[systemd-devel] [PATCH] Avoid reloading services when shutting down

Lennart Poettering lennart at poettering.net
Tue Feb 3 13:38:16 PST 2015


On Tue, 03.02.15 22:22, Michael Biebl (mbiebl at gmail.com) wrote:

> 2015-02-03 22:10 GMT+01:00 Lennart Poettering <lennart at poettering.net>:
> > I don't see how this would apply to non-sysv code. I mean, code that
> > is written with systemd semantics in mind should be able to issue a
> > service reload during any time it wants to, if it keeps the ordering
> > issues in mind. For example, if I have a service that has
> > DefaultDependencies=no (and hence ordered against nothing at all by
> > default), and I want to issue systemctl reload on it, knowing that
> > this cannot really deadlock, since there are no deps that could cause
> > deadlocks, then i should be able to do so. With your patch you turn
> > these reloads into NOPs...
> 
> During shutdown (and early boot), yes. But why would you want to
> schedule a restart or reload during shutdown?

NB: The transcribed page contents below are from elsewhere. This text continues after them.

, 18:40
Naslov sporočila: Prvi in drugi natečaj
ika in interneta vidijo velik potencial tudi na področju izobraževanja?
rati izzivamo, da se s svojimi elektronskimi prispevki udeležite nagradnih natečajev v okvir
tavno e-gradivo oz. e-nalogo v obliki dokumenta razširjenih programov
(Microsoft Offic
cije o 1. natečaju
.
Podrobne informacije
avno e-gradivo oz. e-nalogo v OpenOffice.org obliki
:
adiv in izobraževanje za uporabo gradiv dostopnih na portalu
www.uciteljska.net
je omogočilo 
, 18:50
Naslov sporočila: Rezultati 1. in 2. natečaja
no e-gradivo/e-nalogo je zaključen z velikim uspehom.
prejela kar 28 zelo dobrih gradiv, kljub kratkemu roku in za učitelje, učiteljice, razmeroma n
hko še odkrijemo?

Well, we try to keep reloads out of the default codepaths, but it's
easy to construct cases where people might want to deviate fromt the
default codepaths.

> Do you have a real-world example for that?

Consider systemd-journald.service. It's a service with
DefaultDependencies=no. We don't terminate it as part of the normal
shutdown, we leave that to the final killing spree, so that we have
logging for as long as possible. 

Now, people might want to hack something up that changes journald
configuration to forward logs to kmsg during the last part of
shutdown, so that they can see it in netconsole or so. SO they write
their little service that patches journald.conf and restarts journald,
and this is done during shutdown from a normal service's ExecStop=
line. This normally works fine, since journald is not ordered against
anything that matters. But it doesn't work on Debian, because on
Debian there's no way anymore to restart journald as soon as shutdown
commenced...

While I just made this scenario up I think it's actually quite
realistic, and I think it's a valid thing for admins to do....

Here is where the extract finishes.